BMW did not make it to the top 10 and suffered a 1-percent drop in terms of brand value according to the Interbrand’s assessment, but the German brand managed to retain its 13th position in the list compared to last year. Relevance, differentiation and consistency were the main dimensions of BMW’s brand strength, which means the company managed to fit with consumer needs, desires and decision criteria while also being able to offer a similar brand experience across all of its product formats. Bernd Körber, Vice President of Brand Strategy at BMW, said the brand’s purpose is to offer a pure driving pleasure but it aims at evolving from a mere automaker to a tech company and a premium mobility provider. “Our goal is to provide 100 million customers with our premium mobility solutions by 2025,” he said.

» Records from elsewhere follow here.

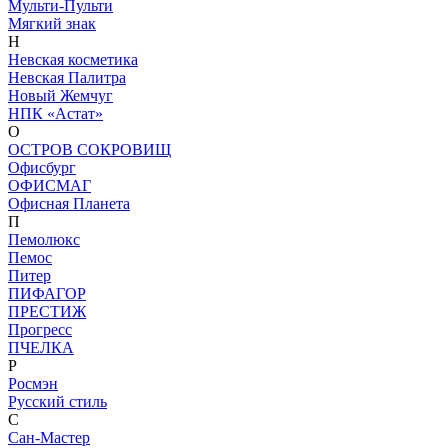
Мульти-Пульти
Мягкий знак
Н
Невская косметика
Невская Палитра
Новый Жемчуг
НПК «Астат»
О
ОСТРОВ СОКРОВИЩ
Офисбург
ОФИСМАГ
Офисная Планета
П
Пемолюкс
Пемос
Питер
ПИФАГОР
ПРЕСТИЖ
Прогресс
ПЧЕЛКА
Р
Росмэн
Русский стиль
С
Сан-Мастер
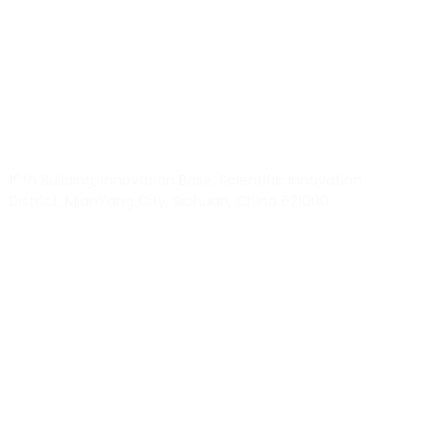
BY RTEC
TO KNOW MORE ABOUT RTEC RFID,
PLEASE CONTACT US！
liuchang@rfrid.com
10th Building, Innovation Base, Scientific innovation
District, MianYang City, Sichuan, China 621000
Our experts will solve them in no time.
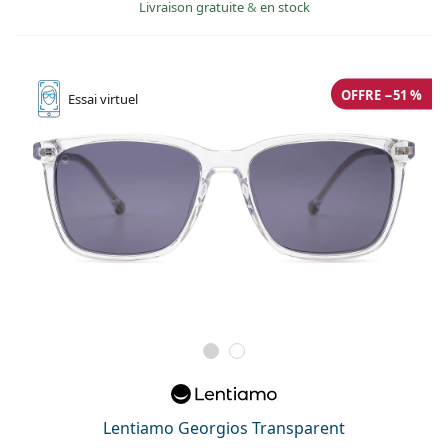
Livraison gratuite
&
en stock
OFFRE −51 %
Essai
virtuel
Lentiamo Georgios Transparent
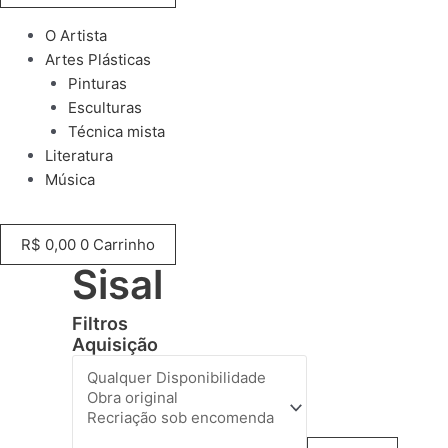
O Artista
Artes Plásticas
Pinturas
Esculturas
Técnica mista
Literatura
Música
R$
0,00
0
Carrinho
Sisal
Filtros
Aquisição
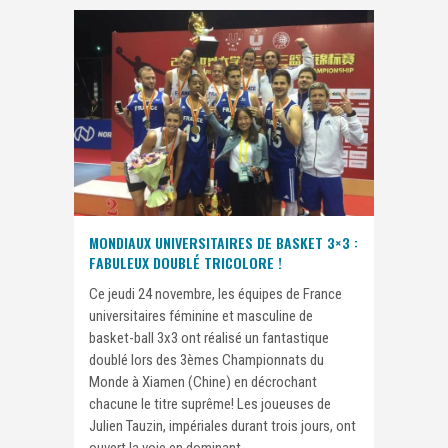
MONDIAUX UNIVERSITAIRES DE BASKET 3×3 :
FABULEUX DOUBLÉ TRICOLORE !
Ce jeudi 24 novembre, les équipes de France
universitaires féminine et masculine de
basket-ball 3x3 ont réalisé un fantastique
doublé lors des 3èmes Championnats du
Monde à Xiamen (Chine) en décrochant
chacune le titre suprême! Les joueuses de
Julien Tauzin, impériales durant trois jours, ont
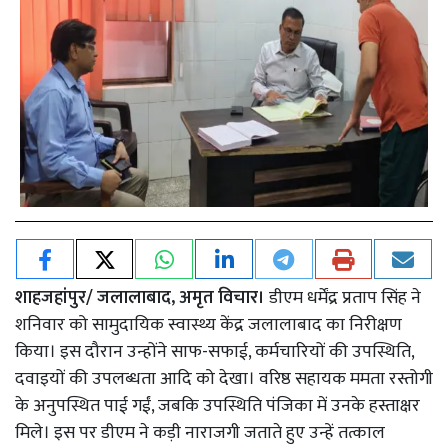
शाहजहांपुर/ जलालाबाद, अमृत विचार।
डीएम धर्मेंद्र प्रताप सिंह ने
शनिवार को सामुदायिक स्वास्थ्य केंद्र जलालाबाद का निरीक्षण
किया। इस दौरान उन्होंने साफ-सफाई, कर्मचारियों की उपस्थिति,
दवाइयों की उपलब्धता आदि को देखा। वरिष्ठ सहायक ममता रस्तोगी
के अनुपस्थित पाई गईं, जबकि उपस्थिति पंजिका में उनके हस्ताक्षर
मिले। इस पर डीएम ने कड़ी नाराजगी जताते हुए उन्हें तत्काल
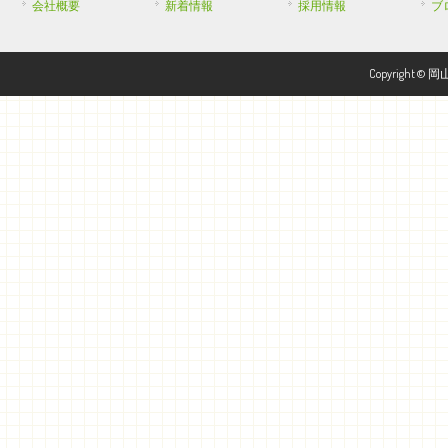
会社概要
新着情報
採用情報
ブ
Copyright © 岡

Other highlights of this report include Ferrari receiving the “Top Growing” designation and Subaru entering the list in the 100th position. Both brands stood out for clarity and engagement, which means Interbrand considered that both organizations are well aware of what their brand stands for and know what segments they are targeting. On the other hand, while Subaru stood out for the authenticity of its value proposition, Ferrari stood out in terms of brand differentiation.
Though Interbrand’s assessment of a brand’s value is a less objective indicator than hard statistics such as vehicle sales, exports or profits, it is useful when it comes to understanding the impact of companies’ marketing strategies. According to Doug Karnes, Senior Director for Automotive at Interbrand, the trend in this sector is a shift toward long-time relationships between automakers and car buyers. “Today’s brands that invest wisely in technology to enhance the customer experience will not only survive, but thrive,” he pointed out.
Karnes points out that the industry is undergoing major disruption related to EVs, self-driving vehicles and new shared-mobility schemes, which forces vehicle brands to transform from automakers to mobility providers. “The centuries-old production-based model that churned out new cars in volume is going away, and quickly,” he said. “The future of automotive will be about creating brand value through the formation of brand ecosystems that can deliver great customer experiences at every opportunity.”